Folge I – Große Erwartungen

Die frühen Jahre der DDR, das ist die Zeit der hochfahrenden Träume, der ersten Täuschungen und Selbsttäuschungen. Nur solange sie an die Parolen der Partei glauben, können sich die Besiegten des Krieges als Sieger der Geschichte fühlen. Während vom Aufbau des neuen Staates gesprochen, die Landwirtschaft mit einer Bodenreform umgekrempelt und vom Sozialismus geträumt wird, werden alle wichtigen Industrieanlagen demontiert und als Reparationsleistung in die Sowjetunion gebracht. Trotzdem ist die Zuversicht ungebrochen. BRD-DDR? Der Kampf der Systeme ist noch nicht entschieden. DDR-Comics wie die Digedags beschreiben außerirdische Welten als sozialistische Idealgesellschaften. Alles scheint möglich. Es gibt keine Grenzen sondern nur die Gewissheit – es geht voran.

Folge II – Luxus für Alle

In den 70er Jahren versprach die neue DDR-Führung unter Erich Honecker die Erhöhung des Lebensstandards, bescheidenen Konsum und bessere Lebensverhältnisse.

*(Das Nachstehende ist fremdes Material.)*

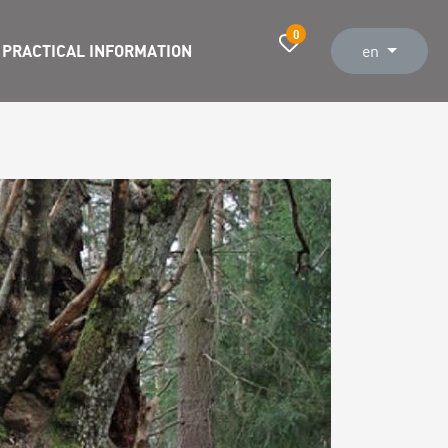
0
PRACTICAL INFORMATION
en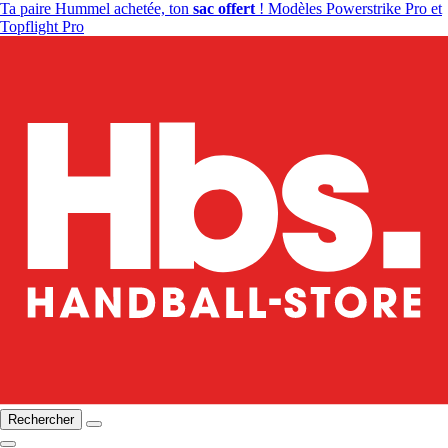
Ta paire Hummel achetée, ton
sac offert
! Modèles Powerstrike Pro et
Topflight Pro
Rechercher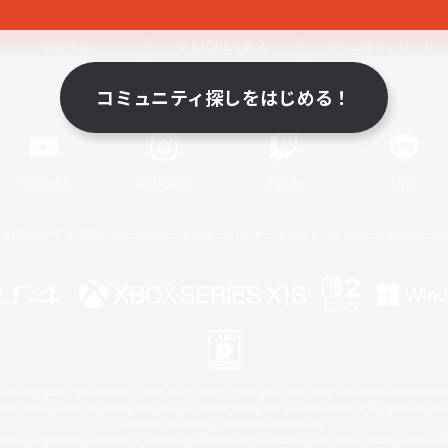
関連商品
e-STOREで購入
ゲームダウンロード
コミュニティ探しをはじめる！
Official Information
YouTube
Instagram
Twitch
LINE
著作権について
プライバシーポリシー
サポートセンター
ライセンス
ルール＆ポリシー
 Family Mark", "PlayStation", "PS5 logo", "PS5", "PS4 logo" and "PS4" are registered trademark
XBOX Sphere mark, the Series X|S logo and XBOX Series X|S are trademarks of the Microsoft gro
Nintendo Switch is a trademark of Nintendo.
ither a registered trademark or trademark of Microsoft Corporation in the United States and/or oth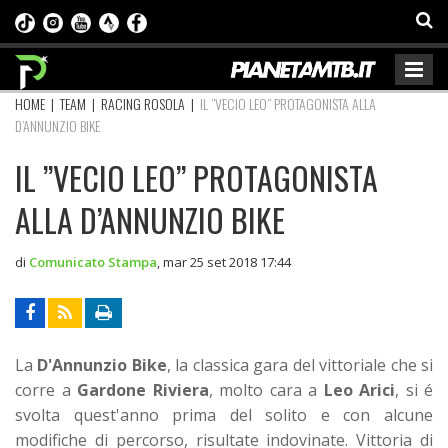
HOME
|
TEAM
|
RACING ROSOLA
|
IL ’’VECIO LEO’’ PROTAGONISTA ALLA
D’ANNUNZIO BIKE
IL ’’VECIO LEO’’ PROTAGONISTA
ALLA D’ANNUNZIO BIKE
di
Comunicato Stampa
,
mar 25 set 2018 17:44
La
D'Annunzio Bike
, la classica gara del vittoriale che si
corre a
Gardone Riviera
, molto cara a
Leo Arici
, si é
svolta quest'anno prima del solito e con alcune
modifiche di percorso, risultate indovinate. Vittoria di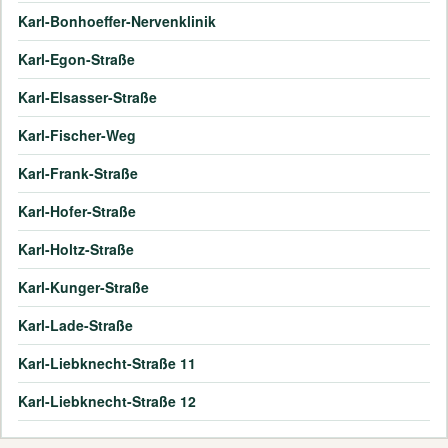
Karl-Bonhoeffer-Nervenklinik
Karl-Egon-Straße
Karl-Elsasser-Straße
Karl-Fischer-Weg
Karl-Frank-Straße
Karl-Hofer-Straße
Karl-Holtz-Straße
Karl-Kunger-Straße
Karl-Lade-Straße
Karl-Liebknecht-Straße 11
Karl-Liebknecht-Straße 12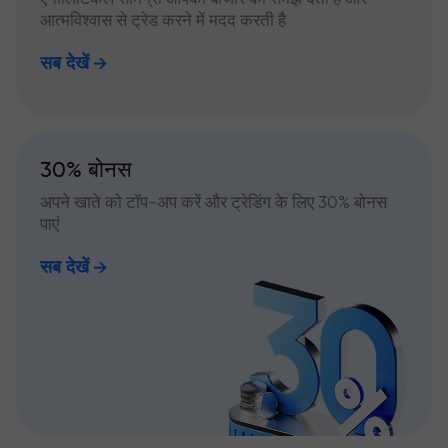
आत्मविश्वास से ट्रेड करने में मदद करती है
सब देखें
30% बोनस
अपने खाते को टॉप-अप करें और ट्रेडिंग के लिए 30% बोनस
पाएं
सब देखें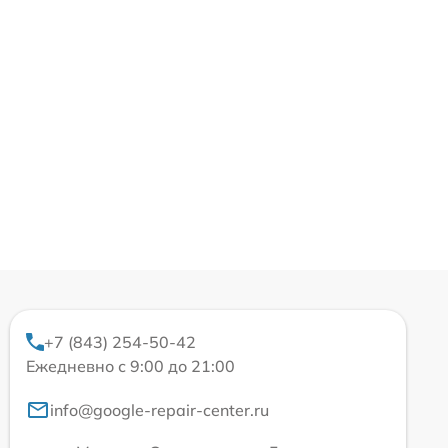
+7 (843) 254-50-42
Ежедневно с 9:00 до 21:00
info@google-repair-center.ru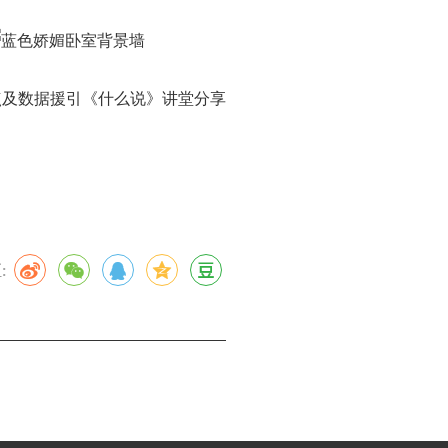
点及数据援引《什么说》讲堂分享
: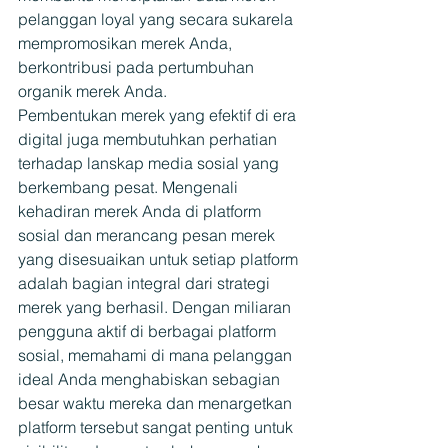
pelanggan loyal yang secara sukarela 
mempromosikan merek Anda, 
berkontribusi pada pertumbuhan 
organik merek Anda.
Pembentukan merek yang efektif di era 
digital juga membutuhkan perhatian 
terhadap lanskap media sosial yang 
berkembang pesat. Mengenali 
kehadiran merek Anda di platform 
sosial dan merancang pesan merek 
yang disesuaikan untuk setiap platform 
adalah bagian integral dari strategi 
merek yang berhasil. Dengan miliaran 
pengguna aktif di berbagai platform 
sosial, memahami di mana pelanggan 
ideal Anda menghabiskan sebagian 
besar waktu mereka dan menargetkan 
platform tersebut sangat penting untuk 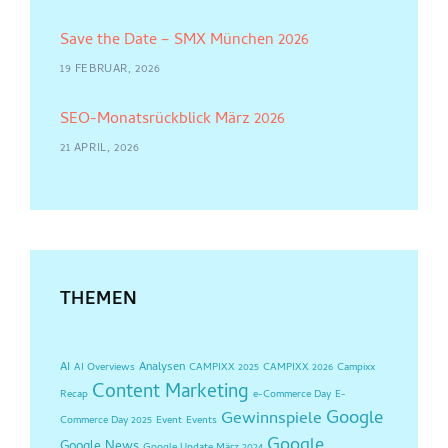
Save the Date – SMX München 2026
19 FEBRUAR, 2026
SEO-Monatsrückblick März 2026
21 APRIL, 2026
THEMEN
AI
Analysen
AI Overviews
CAMPIXX 2025
CAMPIXX 2026
Campixx
Content Marketing
Recap
e-Commerce Day
E-
Google
Gewinnspiele
Commerce Day 2025
Event
Events
Google
Google News
Google Update März 2024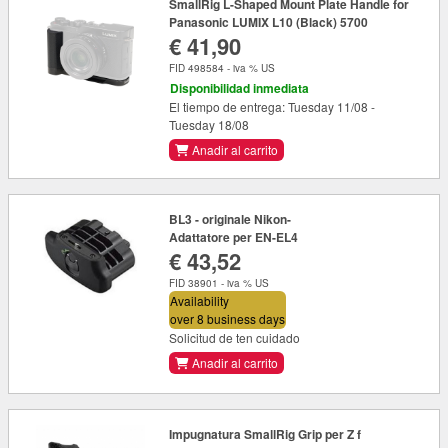
SmallRig L-Shaped Mount Plate Handle for
Panasonic LUMIX L10 (Black) 5700
€ 41,90
FID 498584 - iva % US
Disponibilidad inmediata
El tiempo de entrega: Tuesday 11/08 -
Tuesday 18/08
Anadir al carrito
BL3 - originale Nikon-
Adattatore per EN-EL4
€ 43,52
FID 38901 - iva % US
Availability
over 8 business days
Solicitud de ten cuidado
Anadir al carrito
Impugnatura SmallRig Grip per Z f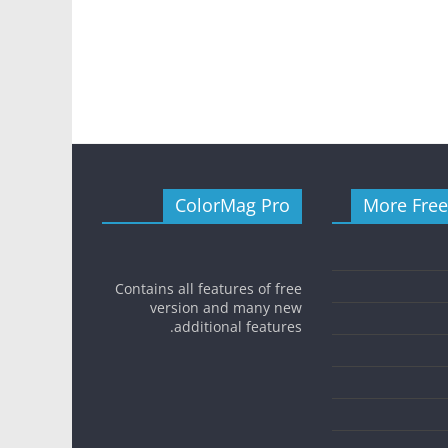
ColorMag Pro
More Fre
Contains all features of free
version and many new
additional features.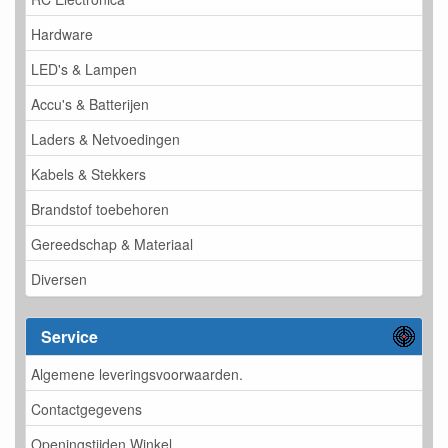
Hardware
LED's & Lampen
Accu's & Batterijen
Laders & Netvoedingen
Kabels & Stekkers
Brandstof toebehoren
Gereedschap & Materiaal
Diversen
Service
Algemene leveringsvoorwaarden.
Contactgegevens
Openingstijden Winkel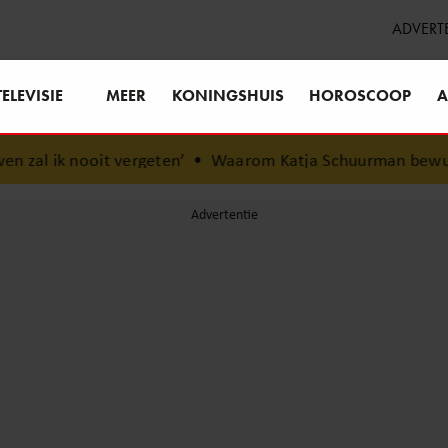
ADVERT
TELEVISIE
MEER
KONINGSHUIS
HOROSCOOP
A
ergeten’
•
Waarom Katja Schuurman bewust voor rust koo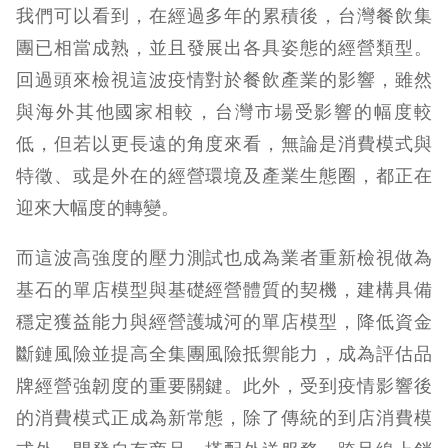
我們可以看到，在經過多年的累積後，台灣餐飲集
團已相當成熟，並且發展出各具姿態的經營類型。
回過頭來檢視這波疫情對於餐飲產業的影響，雖然
與海外其他國家相較，台灣市場受影響的幅度較
低，但若以更長遠的角度來看，無論是消費模式與
特徵、或是外在的經營環境及產業生態圈，都正在
迎來大幅度的轉變。
而這波高強度的壓力測試也成為業者重新檢視做為
基石的單店模型與基礎經營體質的契機，建構具備
穩定獲益能力與經營護城河的單店模型，降低資金
斷鏈風險並提高全集團風險抵禦能力，成為評估品
牌經營強韌度的重要關鍵。此外，受到疫情影響後
的消費模式正成為新常態，除了傳統的到店消費模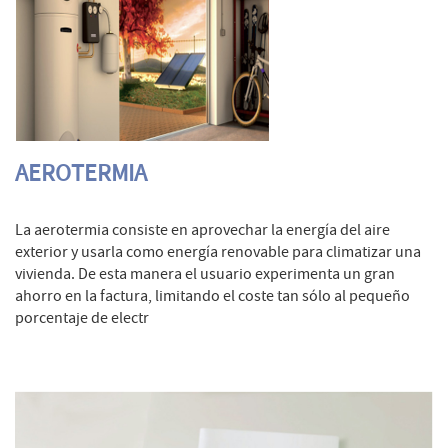
AEROTERMIA
La aerotermia consiste en aprovechar la energía del aire
exterior y usarla como energía renovable para climatizar una
vivienda. De esta manera el usuario experimenta un gran
ahorro en la factura, limitando el coste tan sólo al pequeño
porcentaje de electr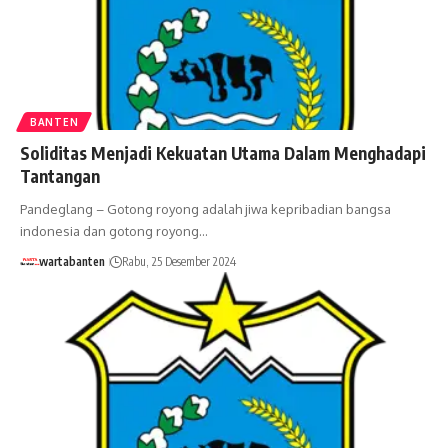
BANTEN
Soliditas Menjadi Kekuatan Utama Dalam Menghadapi
Tantangan
Pandeglang – Gotong royong adalah jiwa kepribadian bangsa
indonesia dan gotong royong…
wartabanten
Rabu, 25 Desember 2024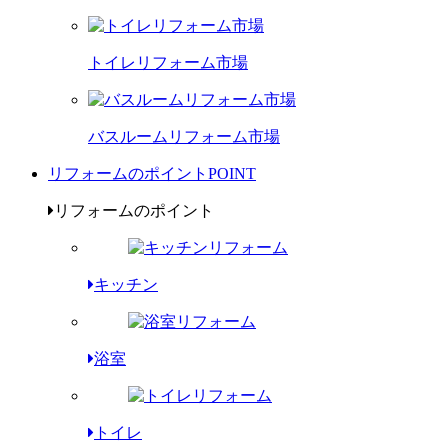
トイレリフォーム市場
バスルームリフォーム市場
リフォームのポイント
POINT
リフォームのポイント
キッチン
浴室
トイレ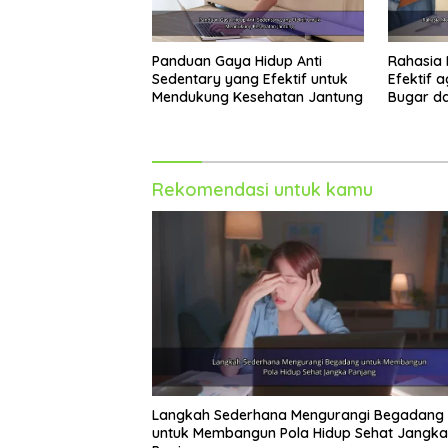
Panduan Gaya Hidup Anti
Rahasia 
Sedentary yang Efektif untuk
Efektif 
Mendukung Kesehatan Jantung
Bugar da
Meningk
Rekomendasi untuk kamu
Langkah Sederhana Mengurangi Begadang
untuk Membangun Pola Hidup Sehat Jangka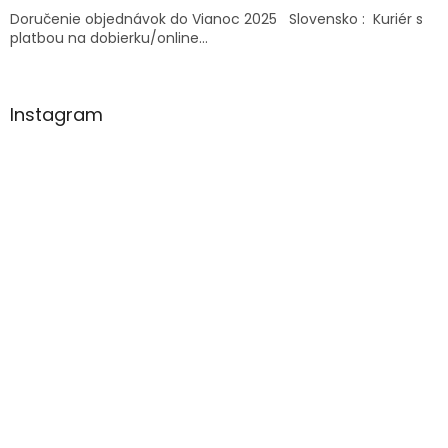
v
Doručenie objednávok do Vianoc 2025 Slovensko : Kuriér s
ý
platbou na dobierku/online...
p
i
s
u
Instagram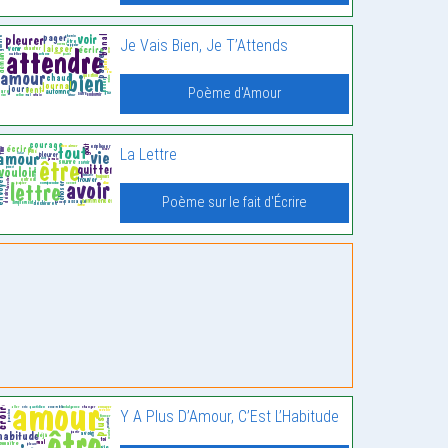
Je Vais Bien, Je T’Attends
Poème d'Amour
La Lettre
Poème sur le fait d'Écrire
Y A Plus D’Amour, C’Est L’Habitude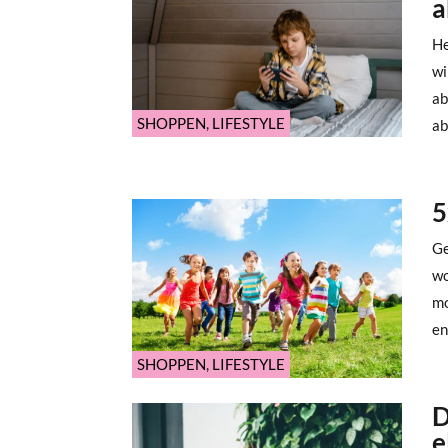
a
He
wi
ab
SHOPPEN
,
LIFESTYLE
ab
5
Ge
wo
mo
en
SHOPPEN
,
LIFESTYLE
D
e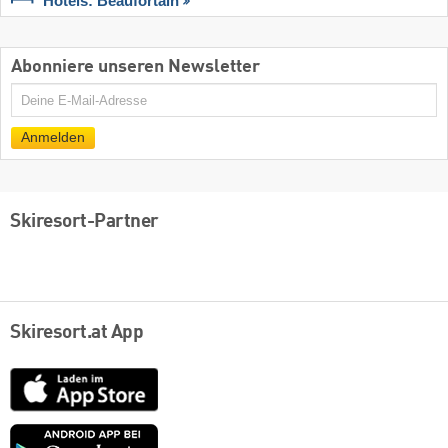
Hotels: Beaufortain
Abonniere unseren Newsletter
E-
Mail
Anmelden
Skiresort-Partner
Skiresort.at App
App
Store
Google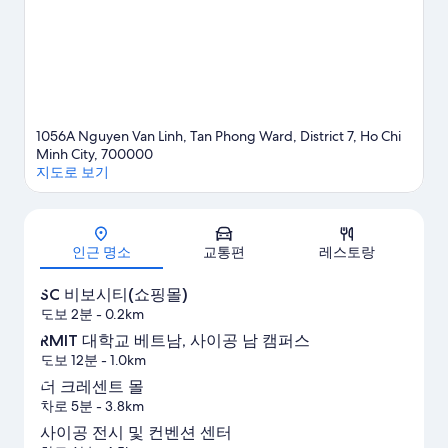
1056A Nguyen Van Linh, Tan Phong Ward, District 7, Ho Chi
Minh City, 700000
지도로 보기
지도
인근 명소
교통편
레스토랑
SC 비보시티(쇼핑몰)
도보 2분
- 0.2km
RMIT 대학교 베트남, 사이공 남 캠퍼스
도보 12분
- 1.0km
더 크레센트 몰
차로 5분
- 3.8km
사이공 전시 및 컨벤션 센터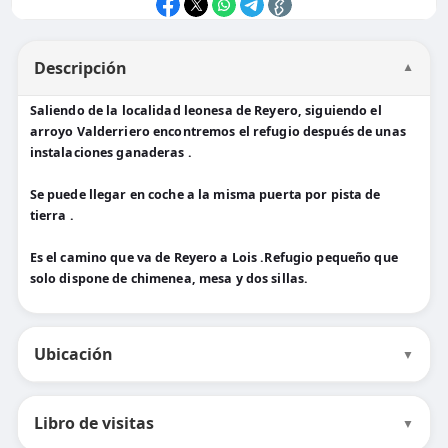
Descripción
▼
Saliendo de la localidad leonesa de Reyero, siguiendo el
arroyo Valderriero encontremos el refugio después de unas
instalaciones ganaderas .
Se puede llegar en coche a la misma puerta por pista de
tierra .
Es el camino que va de Reyero a Lois .Refugio pequeño que
solo dispone de chimenea, mesa y dos sillas.
Ubicación
▼
Libro de visitas
▼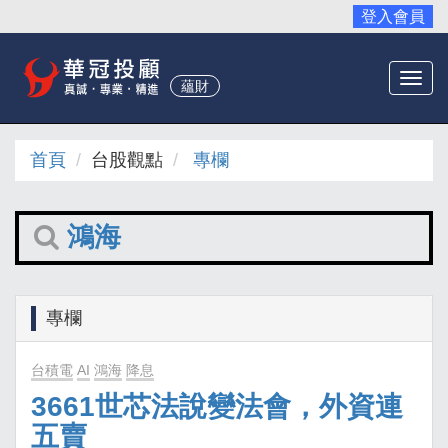
登入會員
Togg
蘊財
navi
首頁
台股觀點
專欄
鴻海
專欄
台積電
AI
鴻海
降息
3661世芯法說變法會，外資連
五賣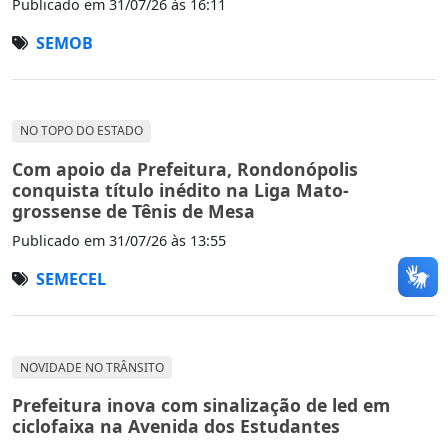
Publicado em
31/07/26 às 16:11
SEMOB
NO TOPO DO ESTADO
Com apoio da Prefeitura, Rondonópolis
conquista título inédito na Liga Mato-
grossense de Tênis de Mesa
Publicado em
31/07/26 às 13:55
SEMECEL
NOVIDADE NO TRÂNSITO
Prefeitura inova com sinalização de led em
ciclofaixa na Avenida dos Estudantes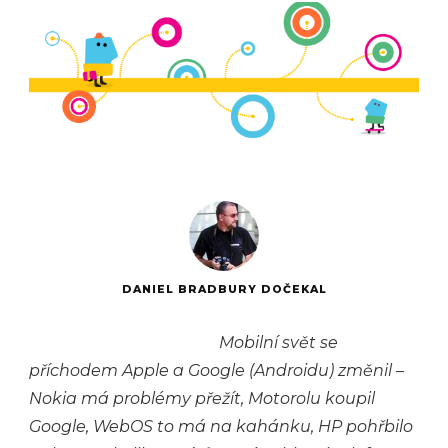
DANIEL BRADBURY DOČEKAL
Mobilní svět se
příchodem Apple a Google (Androidu) změnil –
Nokia má problémy přežít, Motorolu koupil
Google, WebOS to má na kahánku, HP pohřbilo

AWG – Alle wohnen gleich, der Slogan der Arbeiterwohnungsbaugenossenschaft, wurde in der DDR nicht als Drohung verstanden sondern als Versprechen. Mit Intershop, Genex-Katalog, Exquisit- und Delikatläden sollten nicht nur die Konsumwünsche, sondern vor allem auch ausländische Devisen abgeschöpft werden. Ähnliches bezweckte die Staatsführung mit dem Plan, ein international konkurrenzfähiges Luxushotel zu bauen. Mit eigener Währung und eigener Versorgung wurde das Warnemünder Hotel Neptun zum Staat im Staate. Der ehemalige Hoteldirektor und eine Besucherin der ersten Stunde erinnern sich an die wilden Tage im proletarischen Grand Hotel.

Folge III – Wirtschaft nach Plan

Das Angebot an Konsumgütern gibt in den 70er Jahren ein trügerisches Bild vom Zustand der DDR-Wirtschaft und verdecken notdürftig die Versorgungsengpässe, unter denen die Wirtschaft leidet. Eine Bilanzierung, die alle Industrieprodukte vom Kleiderbügel bis zum Walzstahl erfasst und eine Verwaltung im Takt der jeweiligen Fünf-Jahres-Pläne verhindern jede Flexibilität. Industriekombinate werden dazu verdonnert einen festgeschriebenen Anteil an Konsumgütern zu produzieren. Funktionierende mittelständische Privatbetriebe, wie die Sonneberger Plüschtierfirma Breitung, werden verstaatlicht, um sie besser der staatlichen Planung zu unterwerfen. Und über allem steht der Zwang, Devisen zu erwirtschaften. Bei der Energieversorgung setzt die DDR deshalb ganz auf die heimische Braunkohle. 1979 lässt ein Wetterumschwung die DDR nicht nur im Schnee versinken, er lässt auch die gesamte Energieversorgung des Landes zusammenbrechen. Der Wetterumschwung war im Plan nicht vorgesehen.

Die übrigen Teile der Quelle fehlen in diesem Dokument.